>>>

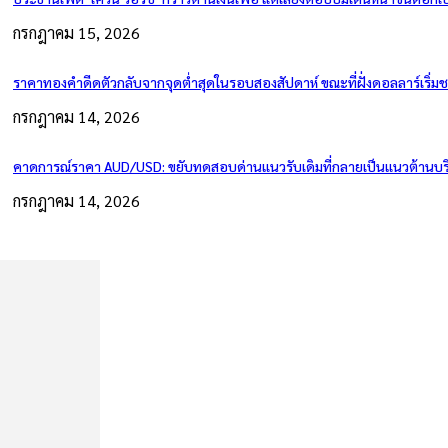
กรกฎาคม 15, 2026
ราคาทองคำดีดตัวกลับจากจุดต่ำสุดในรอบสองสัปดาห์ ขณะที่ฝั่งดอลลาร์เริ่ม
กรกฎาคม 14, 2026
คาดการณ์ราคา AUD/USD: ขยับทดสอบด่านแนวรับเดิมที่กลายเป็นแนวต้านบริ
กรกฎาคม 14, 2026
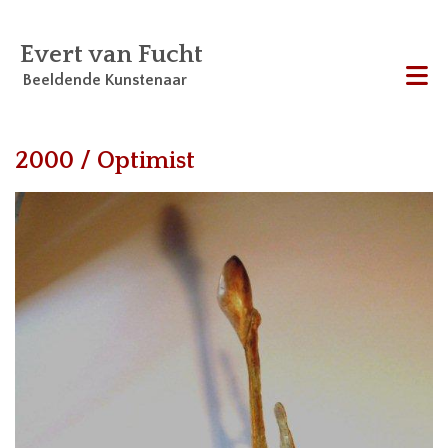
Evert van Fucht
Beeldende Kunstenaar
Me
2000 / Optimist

<<<
>>>

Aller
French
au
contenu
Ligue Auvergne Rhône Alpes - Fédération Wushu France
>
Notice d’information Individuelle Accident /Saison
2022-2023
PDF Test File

<<<

Treat the line with "กรกฎาคม 15, 2026" as the start and the line with "2000 / Optimist" as the end, and return exactly that span of the data above, both ends included, without pictures.

กรกฎาคม 15, 2026
ราคาทองคำดีดตัวกลับจากจุดต่ำสุดในรอบสองสัปดาห์ ขณะที่ฝั่งดอลลาร์เริ่ม
กรกฎาคม 14, 2026
คาดการณ์ราคา AUD/USD: ขยับทดสอบด่านแนวรับเดิมที่กลายเป็นแนวต้านบริ
กรกฎาคม 14, 2026
Evert van Fucht
Beeldende Kunstenaar
Me
2000 / Optimist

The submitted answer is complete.